Хумим-паша не сдерживаясь рассмеялся.
– Джи-инн? – сквозь смех выговаривал он, оглядываясь на своего переводчика. – Всесильный волшебник из арабских сказок?
– Ну, конечно, не такой уж всесильный. Но он лечит болезни и прыгает в небо.
– Прыгает в небо?
– Да, прыгает и летает.
– И это можно увидеть?
– Он может делать это только раз в год.
– Что ж, хорошо. Но прими мою просьбу, Томас из Англии. Позови меня, когда он вдруг решит полетать. Конечно, смешно и забавно, но тебя окружают такие события, что начнёшь поневоле верить всему.
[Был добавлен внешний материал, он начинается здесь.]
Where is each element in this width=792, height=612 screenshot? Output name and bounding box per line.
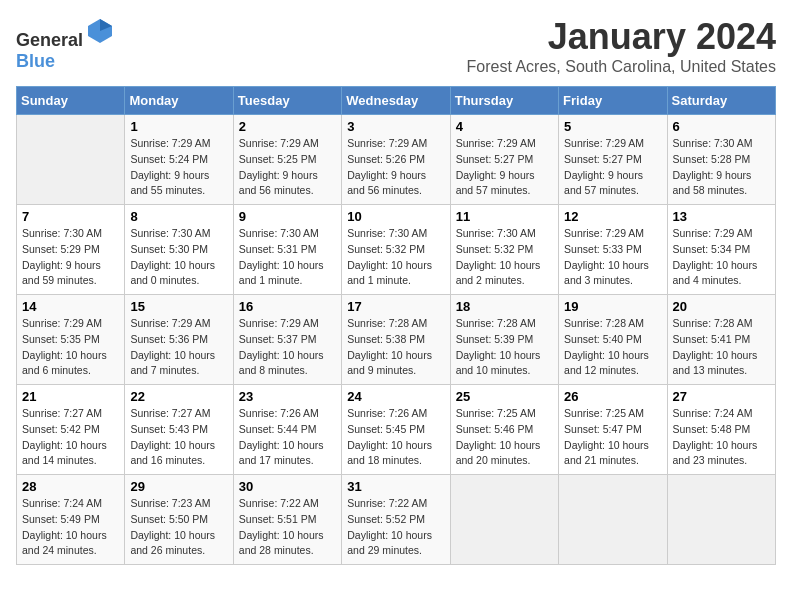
- day-number: 17: [347, 299, 444, 314]
- day-number: 7: [22, 209, 119, 224]
- day-number: 23: [239, 389, 336, 404]
- calendar-cell: 15Sunrise: 7:29 AMSunset: 5:36 PMDayligh…: [125, 295, 233, 385]
- calendar-cell: 14Sunrise: 7:29 AMSunset: 5:35 PMDayligh…: [17, 295, 125, 385]
- day-number: 9: [239, 209, 336, 224]
- day-info: Sunrise: 7:27 AMSunset: 5:43 PMDaylight:…: [130, 406, 227, 469]
- day-number: 19: [564, 299, 661, 314]
- calendar-cell: [17, 115, 125, 205]
- day-info: Sunrise: 7:29 AMSunset: 5:27 PMDaylight:…: [456, 136, 553, 199]
- day-info: Sunrise: 7:30 AMSunset: 5:28 PMDaylight:…: [673, 136, 770, 199]
- day-info: Sunrise: 7:29 AMSunset: 5:34 PMDaylight:…: [673, 226, 770, 289]
- day-info: Sunrise: 7:30 AMSunset: 5:32 PMDaylight:…: [347, 226, 444, 289]
- day-info: Sunrise: 7:27 AMSunset: 5:42 PMDaylight:…: [22, 406, 119, 469]
- day-of-week-header: Friday: [559, 87, 667, 115]
- day-number: 8: [130, 209, 227, 224]
- calendar-cell: 17Sunrise: 7:28 AMSunset: 5:38 PMDayligh…: [342, 295, 450, 385]
- calendar-cell: 16Sunrise: 7:29 AMSunset: 5:37 PMDayligh…: [233, 295, 341, 385]
- calendar-cell: 2Sunrise: 7:29 AMSunset: 5:25 PMDaylight…: [233, 115, 341, 205]
- day-info: Sunrise: 7:22 AMSunset: 5:52 PMDaylight:…: [347, 496, 444, 559]
- calendar-cell: 23Sunrise: 7:26 AMSunset: 5:44 PMDayligh…: [233, 385, 341, 475]
- day-info: Sunrise: 7:29 AMSunset: 5:36 PMDaylight:…: [130, 316, 227, 379]
- day-info: Sunrise: 7:30 AMSunset: 5:31 PMDaylight:…: [239, 226, 336, 289]
- calendar-header-row: SundayMondayTuesdayWednesdayThursdayFrid…: [17, 87, 776, 115]
- day-info: Sunrise: 7:28 AMSunset: 5:38 PMDaylight:…: [347, 316, 444, 379]
- day-number: 10: [347, 209, 444, 224]
- day-info: Sunrise: 7:29 AMSunset: 5:25 PMDaylight:…: [239, 136, 336, 199]
- day-number: 1: [130, 119, 227, 134]
- day-of-week-header: Tuesday: [233, 87, 341, 115]
- calendar-table: SundayMondayTuesdayWednesdayThursdayFrid…: [16, 86, 776, 565]
- day-number: 16: [239, 299, 336, 314]
- day-info: Sunrise: 7:29 AMSunset: 5:24 PMDaylight:…: [130, 136, 227, 199]
- logo-blue: Blue: [16, 51, 55, 71]
- calendar-cell: [667, 475, 775, 565]
- calendar-cell: 21Sunrise: 7:27 AMSunset: 5:42 PMDayligh…: [17, 385, 125, 475]
- day-of-week-header: Monday: [125, 87, 233, 115]
- calendar-cell: 26Sunrise: 7:25 AMSunset: 5:47 PMDayligh…: [559, 385, 667, 475]
- day-number: 4: [456, 119, 553, 134]
- calendar-cell: 3Sunrise: 7:29 AMSunset: 5:26 PMDaylight…: [342, 115, 450, 205]
- day-number: 6: [673, 119, 770, 134]
- calendar-cell: 20Sunrise: 7:28 AMSunset: 5:41 PMDayligh…: [667, 295, 775, 385]
- day-number: 2: [239, 119, 336, 134]
- calendar-cell: 10Sunrise: 7:30 AMSunset: 5:32 PMDayligh…: [342, 205, 450, 295]
- day-number: 15: [130, 299, 227, 314]
- day-info: Sunrise: 7:29 AMSunset: 5:37 PMDaylight:…: [239, 316, 336, 379]
- calendar-cell: 22Sunrise: 7:27 AMSunset: 5:43 PMDayligh…: [125, 385, 233, 475]
- title-section: January 2024 Forest Acres, South Carolin…: [467, 16, 776, 76]
- day-of-week-header: Sunday: [17, 87, 125, 115]
- calendar-cell: 31Sunrise: 7:22 AMSunset: 5:52 PMDayligh…: [342, 475, 450, 565]
- calendar-week-row: 21Sunrise: 7:27 AMSunset: 5:42 PMDayligh…: [17, 385, 776, 475]
- day-info: Sunrise: 7:29 AMSunset: 5:27 PMDaylight:…: [564, 136, 661, 199]
- calendar-cell: 29Sunrise: 7:23 AMSunset: 5:50 PMDayligh…: [125, 475, 233, 565]
- day-info: Sunrise: 7:26 AMSunset: 5:44 PMDaylight:…: [239, 406, 336, 469]
- day-number: 13: [673, 209, 770, 224]
- day-info: Sunrise: 7:26 AMSunset: 5:45 PMDaylight:…: [347, 406, 444, 469]
- calendar-cell: [559, 475, 667, 565]
- day-number: 22: [130, 389, 227, 404]
- day-number: 29: [130, 479, 227, 494]
- calendar-cell: 27Sunrise: 7:24 AMSunset: 5:48 PMDayligh…: [667, 385, 775, 475]
- day-number: 5: [564, 119, 661, 134]
- day-of-week-header: Saturday: [667, 87, 775, 115]
- day-info: Sunrise: 7:25 AMSunset: 5:46 PMDaylight:…: [456, 406, 553, 469]
- day-number: 30: [239, 479, 336, 494]
- calendar-week-row: 1Sunrise: 7:29 AMSunset: 5:24 PMDaylight…: [17, 115, 776, 205]
- day-number: 21: [22, 389, 119, 404]
- day-info: Sunrise: 7:23 AMSunset: 5:50 PMDaylight:…: [130, 496, 227, 559]
- day-info: Sunrise: 7:30 AMSunset: 5:32 PMDaylight:…: [456, 226, 553, 289]
- calendar-cell: 9Sunrise: 7:30 AMSunset: 5:31 PMDaylight…: [233, 205, 341, 295]
- day-number: 3: [347, 119, 444, 134]
- day-number: 27: [673, 389, 770, 404]
- day-info: Sunrise: 7:30 AMSunset: 5:30 PMDaylight:…: [130, 226, 227, 289]
- day-info: Sunrise: 7:30 AMSunset: 5:29 PMDaylight:…: [22, 226, 119, 289]
- calendar-cell: [450, 475, 558, 565]
- day-info: Sunrise: 7:22 AMSunset: 5:51 PMDaylight:…: [239, 496, 336, 559]
- calendar-cell: 25Sunrise: 7:25 AMSunset: 5:46 PMDayligh…: [450, 385, 558, 475]
- day-number: 28: [22, 479, 119, 494]
- day-info: Sunrise: 7:29 AMSunset: 5:35 PMDaylight:…: [22, 316, 119, 379]
- logo-text: General Blue: [16, 16, 115, 72]
- calendar-week-row: 14Sunrise: 7:29 AMSunset: 5:35 PMDayligh…: [17, 295, 776, 385]
- day-number: 12: [564, 209, 661, 224]
- day-number: 24: [347, 389, 444, 404]
- day-number: 31: [347, 479, 444, 494]
- calendar-cell: 30Sunrise: 7:22 AMSunset: 5:51 PMDayligh…: [233, 475, 341, 565]
- calendar-cell: 24Sunrise: 7:26 AMSunset: 5:45 PMDayligh…: [342, 385, 450, 475]
- calendar-cell: 7Sunrise: 7:30 AMSunset: 5:29 PMDaylight…: [17, 205, 125, 295]
- day-number: 20: [673, 299, 770, 314]
- day-info: Sunrise: 7:24 AMSunset: 5:48 PMDaylight:…: [673, 406, 770, 469]
- day-info: Sunrise: 7:29 AMSunset: 5:26 PMDaylight:…: [347, 136, 444, 199]
- calendar-cell: 5Sunrise: 7:29 AMSunset: 5:27 PMDaylight…: [559, 115, 667, 205]
- page-header: General Blue January 2024 Forest Acres, …: [16, 16, 776, 76]
- calendar-subtitle: Forest Acres, South Carolina, United Sta…: [467, 58, 776, 76]
- day-of-week-header: Wednesday: [342, 87, 450, 115]
- calendar-week-row: 28Sunrise: 7:24 AMSunset: 5:49 PMDayligh…: [17, 475, 776, 565]
- logo-icon: [85, 16, 115, 46]
- day-of-week-header: Thursday: [450, 87, 558, 115]
- day-info: Sunrise: 7:28 AMSunset: 5:41 PMDaylight:…: [673, 316, 770, 379]
- day-info: Sunrise: 7:28 AMSunset: 5:40 PMDaylight:…: [564, 316, 661, 379]
- calendar-cell: 4Sunrise: 7:29 AMSunset: 5:27 PMDaylight…: [450, 115, 558, 205]
- day-info: Sunrise: 7:28 AMSunset: 5:39 PMDaylight:…: [456, 316, 553, 379]
- calendar-cell: 28Sunrise: 7:24 AMSunset: 5:49 PMDayligh…: [17, 475, 125, 565]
Надув важно щёки, я обещал.
Мы отобедали. Паше принесли кальян, я достал свою трубку.
– Даю тебе слово, – заговорил он наконец о деле, – мальчиков увезли не для рабства. Они мне очень, очень нужны. И даже не мне… Но это не главное. А главное – то, что жизнь их должна протекать в роскоши, довольстве и поклонении. Что их ожидало в твоей холодной стране? Ремесленный труд, ну, или торговый, серость и прозябание. Здесь они будут как принцы. Я не могу тебе много открыть, но доказать только что сказанное я сумею. Ты сам можешь спросить у Корвина, как с ним обращались.
– Корвин здесь? – как можно равнодушнее спросил я.
Вали хлопнул в ладоши, послышался стук, скрежет ключа, в недалёкой стене отворилась дверь и из неё, склонившись под низкой притолокой, вышел Корвин. Он щурился на яркий солнечный свет, не видел меня. Одет был в роскошные, дорогие одежды. На поясе висел небольшой, с драгоценными камнями на рукоятке, кинжал. Лицо загорелое, сытое. Да, это он.
Я не вскочил, а, сдерживаясь изо всей силы, медленно встал.
– Ох ты, То-ом!
– Здравствуй, Корвин.
Мы обнялись. Подрос, возмужал. Красавец.
– Как ты здесь? Где все, где отец, где Эдди?
– Всё хорошо, дорогой. Отец дома, в Бристоле. Я на “Дукате” гнался за вами до самого Мадагаскара.
– Там нас схватили пираты!
– Я знаю. Эдда я у них отнял. Он сейчас уже где-нибудь у Западной Африки, Бариль везёт его домой. А я с друзьями пришёл за тобой. Конечно, если захочешь вернуться.
– Том, я очень хочу домой. Только ведь не отпустят. Не отпустят, я знаю. Нельзя и надеяться. А где Бэнсон, где Нох?
– Бэнсона я оставил в Бристоле. Он ранен. И – кто-то должен был дом защищать. Нох спас меня в Адоре, сам же погиб. Мы похоронили его на Мадагаскаре, его и ещё нескольких наших.
– О, проклятье! И всё это из-за нас?!
– Нет, что ты, Корвин. Просто судьба.
Мы помолчали немного.
– Пора! – вали хлопнул в ладоши.
– Том, попросись со мной в шахматы поиграть, – шепнул, уходя, Малыш.
“Здесь, значит, в шахматы играют”, – подумал я. – “Хорошо”.
– Будет разумно, Том из Бристоля, если мы договоримся, – с какой-то даже дрожью в голосе заговорил Хумим-паша, когда я вернулся под полог шатра. – Иначе я во второй, в третий раз пошлю людей за другим близнецом. Будут новые смерти. Зачем?